Purple’s success with this strategy stemmed from four best practices:
Align brand and consumer values
When your brand values match up with those of the consumer, it creates a deeper connection that everyone can get behind. With mattresses made in a Utah facility that employs 800 American workers, Purple’s “Made in the USA” brand identity resonates not only with the tribe — the military customer — but also among all consumers through the halo effect. People want to support the military and notice brands that make an effort to do so.
Go deep with the tribe
A discount alone doesn’t drive acquisition. You need to embrace the tribe in multiple ways to create a connection. Purple did this by running special campaigns at Memorial Day and promoting their discount using relevant messaging and images that resonate with the military community.
Purple also used Facebook targeting to find military audiences for their initial offer, then created lookalike audiences to refine their targeting criteria and drive additional performance.
Respect consumer privacy
According to Deloitte, 81% of consumers are concerned about how companies use their data. And consumers are taking action: Forrester reports that 79% of U.S. adults use at least one tool to protect their online privacy and security.
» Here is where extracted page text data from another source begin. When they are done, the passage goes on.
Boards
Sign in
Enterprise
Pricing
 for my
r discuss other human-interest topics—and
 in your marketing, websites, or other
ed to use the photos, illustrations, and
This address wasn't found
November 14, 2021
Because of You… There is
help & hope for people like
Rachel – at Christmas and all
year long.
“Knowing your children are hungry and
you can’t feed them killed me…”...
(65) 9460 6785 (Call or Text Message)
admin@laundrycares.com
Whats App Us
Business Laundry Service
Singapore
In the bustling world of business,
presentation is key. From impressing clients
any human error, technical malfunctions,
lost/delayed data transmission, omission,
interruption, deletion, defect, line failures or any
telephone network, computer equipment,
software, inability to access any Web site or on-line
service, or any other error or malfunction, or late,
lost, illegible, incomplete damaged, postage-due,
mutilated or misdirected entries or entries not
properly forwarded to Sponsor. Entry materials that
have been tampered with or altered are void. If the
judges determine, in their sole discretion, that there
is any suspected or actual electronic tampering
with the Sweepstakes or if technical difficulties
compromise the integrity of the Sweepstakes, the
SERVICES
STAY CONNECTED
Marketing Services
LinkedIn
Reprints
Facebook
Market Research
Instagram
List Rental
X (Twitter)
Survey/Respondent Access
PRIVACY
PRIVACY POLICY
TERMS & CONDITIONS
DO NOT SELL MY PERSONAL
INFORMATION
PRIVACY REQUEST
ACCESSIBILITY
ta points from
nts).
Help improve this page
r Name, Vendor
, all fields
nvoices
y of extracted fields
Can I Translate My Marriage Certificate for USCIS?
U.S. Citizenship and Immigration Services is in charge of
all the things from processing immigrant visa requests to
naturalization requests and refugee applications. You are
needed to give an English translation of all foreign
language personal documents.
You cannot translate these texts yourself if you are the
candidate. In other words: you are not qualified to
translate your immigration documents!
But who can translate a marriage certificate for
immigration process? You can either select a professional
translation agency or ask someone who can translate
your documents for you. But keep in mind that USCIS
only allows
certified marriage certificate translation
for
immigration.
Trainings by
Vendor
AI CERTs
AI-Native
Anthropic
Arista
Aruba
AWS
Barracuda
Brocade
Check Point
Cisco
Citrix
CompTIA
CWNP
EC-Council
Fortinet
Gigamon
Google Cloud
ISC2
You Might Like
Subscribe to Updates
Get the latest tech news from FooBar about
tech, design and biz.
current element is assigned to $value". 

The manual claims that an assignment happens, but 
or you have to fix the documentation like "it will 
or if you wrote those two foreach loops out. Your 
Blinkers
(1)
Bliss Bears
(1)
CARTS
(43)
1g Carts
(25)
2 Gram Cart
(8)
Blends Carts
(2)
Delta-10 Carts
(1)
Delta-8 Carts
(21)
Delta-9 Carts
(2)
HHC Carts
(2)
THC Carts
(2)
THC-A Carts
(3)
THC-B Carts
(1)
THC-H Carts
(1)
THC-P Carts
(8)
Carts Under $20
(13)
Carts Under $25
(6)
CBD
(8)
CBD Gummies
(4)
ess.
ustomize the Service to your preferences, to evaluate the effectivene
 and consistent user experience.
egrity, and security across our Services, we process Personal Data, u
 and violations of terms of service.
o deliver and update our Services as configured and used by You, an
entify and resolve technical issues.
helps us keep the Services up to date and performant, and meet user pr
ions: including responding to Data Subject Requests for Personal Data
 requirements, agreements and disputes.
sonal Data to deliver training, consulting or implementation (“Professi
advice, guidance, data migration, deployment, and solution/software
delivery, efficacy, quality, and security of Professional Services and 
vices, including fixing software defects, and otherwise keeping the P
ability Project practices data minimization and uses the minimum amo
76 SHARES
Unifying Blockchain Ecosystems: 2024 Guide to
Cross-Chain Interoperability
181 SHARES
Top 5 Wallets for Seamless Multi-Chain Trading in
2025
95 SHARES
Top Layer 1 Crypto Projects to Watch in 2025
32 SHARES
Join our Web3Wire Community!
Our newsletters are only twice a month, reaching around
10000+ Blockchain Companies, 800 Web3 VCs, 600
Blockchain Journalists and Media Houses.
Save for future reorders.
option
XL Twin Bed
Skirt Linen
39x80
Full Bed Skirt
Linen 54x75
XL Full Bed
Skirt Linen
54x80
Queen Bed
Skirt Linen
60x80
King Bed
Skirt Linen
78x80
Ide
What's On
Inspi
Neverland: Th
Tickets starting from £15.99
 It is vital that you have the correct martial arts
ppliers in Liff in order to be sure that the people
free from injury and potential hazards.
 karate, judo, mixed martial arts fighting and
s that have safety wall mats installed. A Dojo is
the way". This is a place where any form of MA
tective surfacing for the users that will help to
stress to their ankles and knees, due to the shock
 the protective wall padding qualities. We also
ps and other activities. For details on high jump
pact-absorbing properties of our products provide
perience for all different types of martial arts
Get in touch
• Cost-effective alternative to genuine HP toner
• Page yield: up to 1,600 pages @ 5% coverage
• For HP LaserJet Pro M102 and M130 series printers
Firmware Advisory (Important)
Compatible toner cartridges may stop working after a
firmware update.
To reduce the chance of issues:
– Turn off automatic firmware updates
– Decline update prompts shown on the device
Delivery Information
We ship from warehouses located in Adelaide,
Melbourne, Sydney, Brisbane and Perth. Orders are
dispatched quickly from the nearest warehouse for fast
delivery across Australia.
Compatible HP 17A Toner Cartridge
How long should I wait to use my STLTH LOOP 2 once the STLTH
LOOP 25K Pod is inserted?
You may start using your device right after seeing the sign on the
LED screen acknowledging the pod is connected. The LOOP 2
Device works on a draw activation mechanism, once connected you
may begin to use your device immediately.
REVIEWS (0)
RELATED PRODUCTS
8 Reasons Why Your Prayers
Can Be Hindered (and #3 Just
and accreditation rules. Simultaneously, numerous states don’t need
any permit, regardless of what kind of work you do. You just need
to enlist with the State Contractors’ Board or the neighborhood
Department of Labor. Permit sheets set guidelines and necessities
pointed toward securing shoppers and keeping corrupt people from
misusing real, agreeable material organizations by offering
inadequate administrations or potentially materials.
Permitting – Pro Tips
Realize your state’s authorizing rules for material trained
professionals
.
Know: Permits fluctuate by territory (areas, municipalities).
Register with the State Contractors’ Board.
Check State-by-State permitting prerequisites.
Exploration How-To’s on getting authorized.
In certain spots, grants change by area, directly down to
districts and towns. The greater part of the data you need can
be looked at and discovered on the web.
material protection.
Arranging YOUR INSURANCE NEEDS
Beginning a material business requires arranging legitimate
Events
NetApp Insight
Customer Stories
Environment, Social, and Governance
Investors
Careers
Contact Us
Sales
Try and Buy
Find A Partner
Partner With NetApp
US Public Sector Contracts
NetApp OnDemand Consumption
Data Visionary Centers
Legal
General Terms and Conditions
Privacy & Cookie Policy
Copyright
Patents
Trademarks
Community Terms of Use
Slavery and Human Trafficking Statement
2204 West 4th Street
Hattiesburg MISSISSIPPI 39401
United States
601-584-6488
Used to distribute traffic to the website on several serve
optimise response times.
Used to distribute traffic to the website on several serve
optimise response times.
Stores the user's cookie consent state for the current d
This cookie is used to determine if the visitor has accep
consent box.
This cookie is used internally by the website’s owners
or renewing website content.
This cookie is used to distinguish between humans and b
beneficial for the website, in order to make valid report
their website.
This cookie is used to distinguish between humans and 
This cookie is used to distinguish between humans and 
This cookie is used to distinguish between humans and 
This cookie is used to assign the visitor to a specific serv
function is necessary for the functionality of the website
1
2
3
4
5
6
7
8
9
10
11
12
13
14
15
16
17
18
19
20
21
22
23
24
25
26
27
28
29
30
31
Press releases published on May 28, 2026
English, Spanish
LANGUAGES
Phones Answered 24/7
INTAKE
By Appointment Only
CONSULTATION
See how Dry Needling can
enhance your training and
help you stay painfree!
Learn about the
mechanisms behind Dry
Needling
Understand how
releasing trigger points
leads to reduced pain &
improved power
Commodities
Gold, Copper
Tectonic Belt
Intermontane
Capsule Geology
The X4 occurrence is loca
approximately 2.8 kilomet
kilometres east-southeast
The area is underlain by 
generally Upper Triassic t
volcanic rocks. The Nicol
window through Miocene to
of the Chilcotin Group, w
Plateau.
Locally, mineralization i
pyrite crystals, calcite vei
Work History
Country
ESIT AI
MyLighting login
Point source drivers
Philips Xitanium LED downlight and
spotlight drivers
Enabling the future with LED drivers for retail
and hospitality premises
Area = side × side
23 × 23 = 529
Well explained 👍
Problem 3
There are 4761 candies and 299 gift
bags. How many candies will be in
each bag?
Privacy matters, and it’s only going to grow in importance. With this in mind, Purple knew that with identity marketing, they didn’t have to sacrifice privacy for personalization, or personalization for privacy. Purple first invites all members of the military to participate, then uses a digital verification process to collect only basic customer data to confirm that consumer is part of the tribe. Once a military consumer opts in and accepts Purple’s invitation, the brand and the consumer begin a reciprocal relationship built on mutual trust and respect.
Purple can use zero-party data to facilitate deeper engagements with military shoppers, without the risks involved in maintaining personally identifiable information (PII).
Tap into viral sharing
Consumer tribes have strong networks that relish in supporting each other: 76% of the military learn about discounts from word of mouth. To harness the power of the tribe, Purple promoted the discount through channels like Facebook and Pinterest. And it’s working. Showing commitment to the military community led to a better customer experience, increased revenue, a 6X increase in conversion rates (compared to regular site traffic), and ROI of 25:1.
Purple also sees opportunity to replicate this success with other consumer tribes, and is looking to expand its personalized offers to first responders.
At a point in time when the industry needs to move beyond chasing clicks and cookies, it’s the more human forms of personalization that will resonate with consumers. Identity is a deep expression of who we are, and that’s what the future of personalization is rooted in.
Sai Koppala is the CMO at SheerID. Prior to SheerID, Koppala led a variety of marketing and product teams at global software companies like Google and SAP as well as start-ups like Proximity (acquired by Apple) and Apigee (acquired by Google). Koppala is an Electrical Engineer by training, with an MBA in Marketing from Kellogg School of Management, Northwestern University.